II. i. 98. nine men's morris. A game played upon a sort of chessboard dug in the turf.

II. i. 101–103. No interpretation of this puzzling passage is entirely satisfactory. E. K. Chambers paraphrases it thus: 'The summer is so bad that men wish it were winter. Not only have we offended the winds, but we have neglected the hymns and carols due from us to the moon. Therefore she too is wrathful, and does her part to spoil the weather.' Furness, on the other hand, explains it as follows: 'Here in Warwickshire, says Titania, in effect (for of course she and Oberon are in the Forest of Arden, with never a thought of Athens; who ever heard of the nine mens morris on the slopes of Pentelicus?), "here the poor human mortals have no summer with its sports, and now they have had no winter with its hymns and carols."' If the latter be the meaning, 'therefore' is to be understood as 'because of our quarrel.'

II. i. 148–169. There is general agreement that this passage contains some allegory; but as to the extent and interpretation of this there is great diversity of opinion.
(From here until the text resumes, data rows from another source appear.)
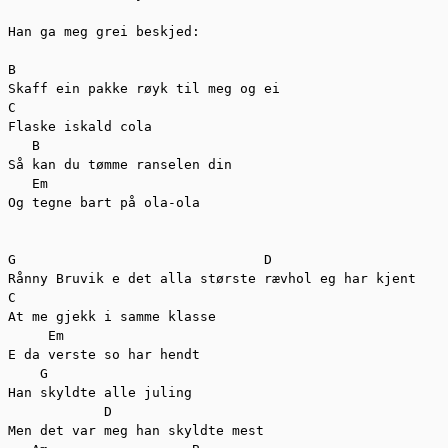
Han ga meg grei beskjed:

B

Skaff ein pakke røyk til meg og ei

C

Flaske iskald cola

   B

Så kan du tømme ranselen din

   Em

Og tegne bart på ola-ola

G                               D

Rånny Bruvik e det alla største rævhol eg har kjent

C

At me gjekk i samme klasse

     Em

E da verste so har hendt

    G

Han skyldte alle juling

            D

Men det var meg han skyldte mest
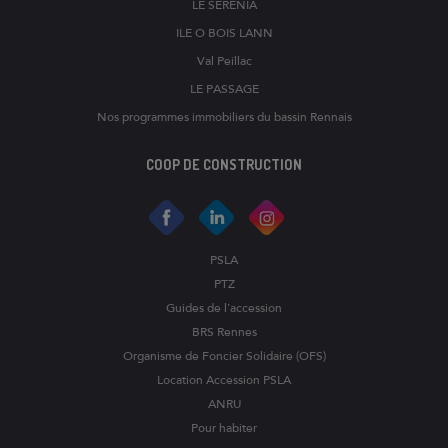
LE SERENIA
ILE O BOIS LANN
Val Peillac
LE PASSAGE
Nos programmes immobiliers du bassin Rennais
COOP DE CONSTRUCTION
PSLA
PTZ
Guides de l'accession
BRS Rennes
Organisme de Foncier Solidaire (OFS)
Location Accession PSLA
ANRU
Pour habiter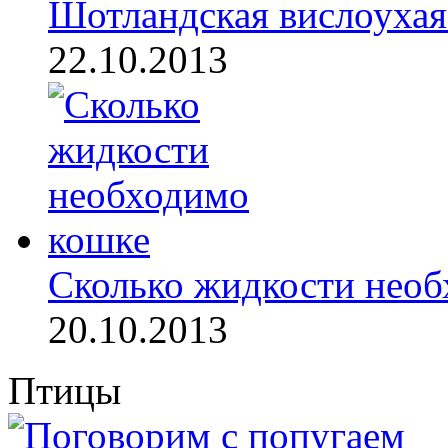
Шотландская вислоухая 
22.10.2013
Сколько жидкости необ
20.10.2013
Птицы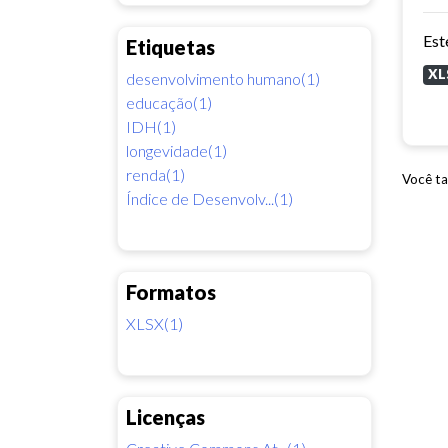
Etiquetas
XL
desenvolvimento humano(1)
educação(1)
IDH(1)
longevidade(1)
renda(1)
Você ta
Índice de Desenvolv...(1)
Formatos
XLSX(1)
Licenças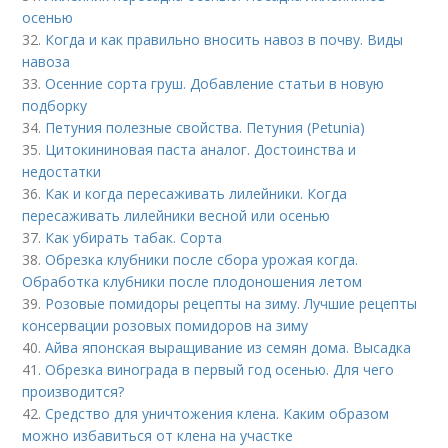
осенью
32.
Когда и как правильно вносить навоз в почву. Виды
навоза
33.
Осенние сорта груш. Добавление статьи в новую
подборку
34.
Петуния полезные свойства. Петуния (Petunia)
35.
Цитокининовая паста аналог. Достоинства и
недостатки
36.
Как и когда пересаживать лилейники. Когда
пересаживать лилейники весной или осенью
37.
Как убирать табак. Сорта
38.
Обрезка клубники после сбора урожая когда.
Обработка клубники после плодоношения летом
39.
Розовые помидоры рецепты на зиму. Лучшие рецепты
консервации розовых помидоров на зиму
40.
Айва японская выращивание из семян дома. Высадка
41.
Обрезка винограда в первый год осенью. Для чего
производится?
42.
Средство для уничтожения клена. Каким образом
можно избавиться от клена на участке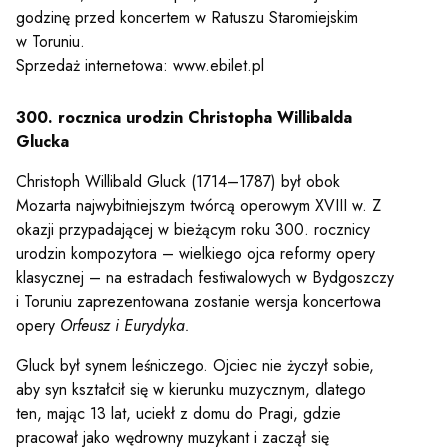
godzinę przed koncertem w Ratuszu Staromiejskim
w Toruniu.
Sprzedaż internetowa: www.ebilet.pl
300. rocznica urodzin Christopha Willibalda
Glucka
Christoph Willibald Gluck (1714–1787) był obok
Mozarta najwybitniejszym twórcą operowym XVIII w. Z
okazji przypadającej w bieżącym roku 300. rocznicy
urodzin kompozytora – wielkiego ojca reformy opery
klasycznej – na estradach festiwalowych w Bydgoszczy
i Toruniu zaprezentowana zostanie wersja koncertowa
opery
Orfeusz i Eurydyka.
Gluck był synem leśniczego. Ojciec nie życzył sobie,
aby syn kształcił się w kierunku muzycznym, dlatego
ten, mając 13 lat, uciekł z domu do Pragi, gdzie
pracował jako wędrowny muzykant i zaczął się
It is fairly certain that the 'fair vestal throned by the west' is Queen Elizabeth. The imagery of the whole passage was very likely suggested by the allegorical figures which appeared in the pageants and 'triumphs' of the day, and it is not impossible that there is specific reference to the 'Princely Pleasures' with which the Earl of Leicester entertained Queen Elizabeth at Kenilworth in 1575.

II. i. 231. The story here 'changed,' i.e., reversed, is that of Apollo's pursuit of the nymph Daphne, who was transformed into a laurel tree and thus escaped.


III. i. 64. bush of thorns. English peasants saw 'the man in the moon' as bearing a bundle of sticks on his back.

III. i. 122, 123. you see an ass-head of your own.